By Tom Esslemont
BBC News, Chisinau, Moldova
The last time Moldovans went to the polls - less than four months ago - the result was disputed and the subsequent opposition protests descended into violence.
Igor Strechi says he came onto the streets to demand democracy
Political stalemate over the selection of a new president has forced the dissolution of parliament and fresh elections.
As they head to the polls again, voters are concerned that the real issues facing the country are not being addressed.
Opposition supporter Igor Strechi says he was one of those who protested at the result of the 5 April poll.
"I wanted to take part in a peaceful protest, like thousands of others. We disputed the result of the election. We wanted democracy, freedom of speech and press liberalisation," he says, pointing to parliament.
"Then it turned violent."
Crowds poured into the parliament building. They looted it and then set fire to it. it was only the next day that police took back control.
More than three months later it is still being repaired and the government and opposition are arguing about who was responsible for the violence.
"Definitely we are not interested in destroying the parliament because we won the elections," says Grigore Petrenco, a member of the ruling Communist Party.
"We got 60 seats of 101. What was our interest in dividing society?"
The deputy leader of the Liberal Party, Dorin Chirtoaca, has been singled out by the authorities for alleged involvement.
His party performed best out of the three principal opposition parties during April's election. But he says he is the victim of government propaganda.
"They see me as Hitler, they see me as a Nazi," he says.
"They need to create an image of an enemy. They need arguments to convince the citizens because they don't have anything to offer for them."
Mr Chirtoaca's party strongly favours integration into the European Union. His supporters have been out on the streets in the build up to the vote, wearing blue and yellow T-shirts and handing out flyers emblazoned with the EU logo.
"People will vote to prevent the situation from getting worse than it is now after eight years of Communist Party rule," says Mr Chirtoaca, referring to the fact that Moldova, Europe's poorest country, is heavily reliant on handouts from the IMF and, recently, from Russia.
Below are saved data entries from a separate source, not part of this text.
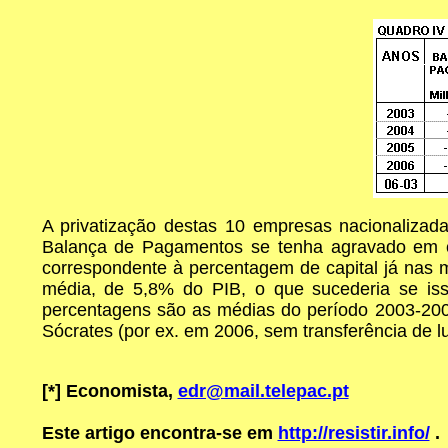
A privatização destas 10 empresas nacionalizad
Balança de Pagamentos se tenha agravado em ce
correspondente à percentagem de capital já nas 
média, de 5,8% do PIB, o que sucederia se is
percentagens são as médias do período 2003-2006
Sócrates (por ex. em 2006, sem transferência de l
[*]
Economista,
edr@mail.telepac.pt
Este artigo encontra-se em
http://resistir.info/
.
To get a sense of what people really think about Moldova's economy I travelled to a food market on the edge of Chisinau.
The Communist Party's support base is concentrated in rural areas
"Everyone will vote for Mr Chirtoaca's party," says Maria, 48, who runs a stall.
"I have to sell vegetables. I have no choice. People do not have money to buy the things I sell. It would be better if we could join the European Union, then at least we could travel more easily."
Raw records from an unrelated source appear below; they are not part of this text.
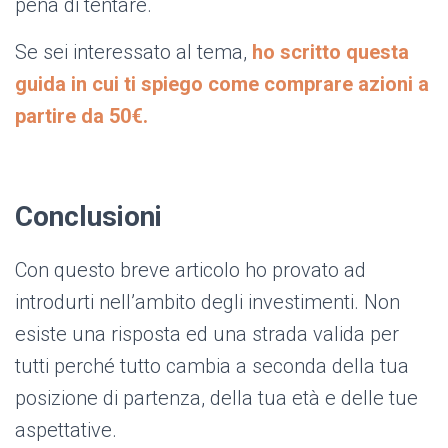
pena di tentare.
Se sei interessato al tema,
ho scritto questa
guida in cui ti spiego come comprare azioni a
partire da 50€.
Conclusioni
Con questo breve articolo ho provato ad
introdurti nell’ambito degli investimenti. Non
esiste una risposta ed una strada valida per
tutti perché tutto cambia a seconda della tua
posizione di partenza, della tua età e delle tue
aspettative.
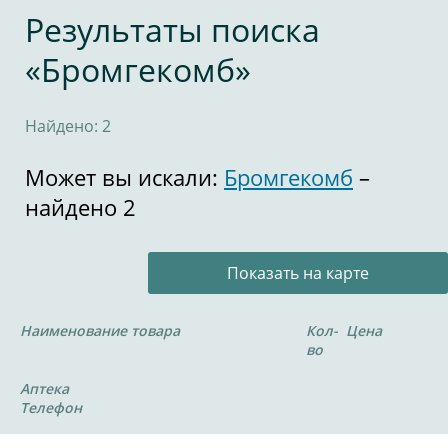
Результаты поиска
«Бромгекомб»
Найдено: 2
Может вы искали:
Бромгекомб
–
найдено 2
Показать на карте
Наименование товара
Кол-
Цена
во
Аптека
Телефон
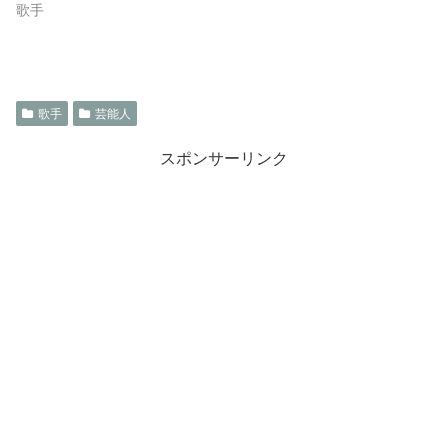
歌手
歌手
芸能人
スポンサーリンク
The Communist Party support base is generally located in the rural areas. But in Chisinau, too, its younger supporters have been out in force.
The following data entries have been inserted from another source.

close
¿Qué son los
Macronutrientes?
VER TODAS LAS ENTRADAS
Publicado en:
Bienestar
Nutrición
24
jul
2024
Teenagers wearing red T-shirts and waving hammer-and-sickle flags gathered outside the government buildings this week.
"Lenin! Lenin!" they chanted.
But their T-shirts, too, carried the EU logo and their party vocally supports a path to EU membership.
However, analysts say the route to the EU would be faster under one of the more Western-leaning opposition parties because the Communists are also supported by Russia.
The Communists also have a lukewarm relationship with EU-member Romania, Moldova's neighbour.
Outgoing President Voronin had backed Prime Minister Greceanii's candidacy
Igor Botan, from the Association for Participatory Democracy in Chisinau, says: "There is an understanding that for Moldova to modernise quickly there is no other way than to join the European Union. Also the EU will help Moldova because it does not want to have an unstable country at its borders."
But Moldovans go to the polls amid a great deal of uncertainty.
It is far from clear whether the opposition parties can muster enough support to gain power.
Some pollsters have suggested they would need to enter a coalition with the Communists to do so.
"The main hurdle to political stability is that the two opposing sides may have to enter a coalition. But the relationship between the Communists and the rest is so poisoned by what happened in April that it is hard to see how that can happen," says Mr Botan.
It is also unclear whether or not the opposition would accept the results were they to hand power to the Communist Party - just as they did on 5 April.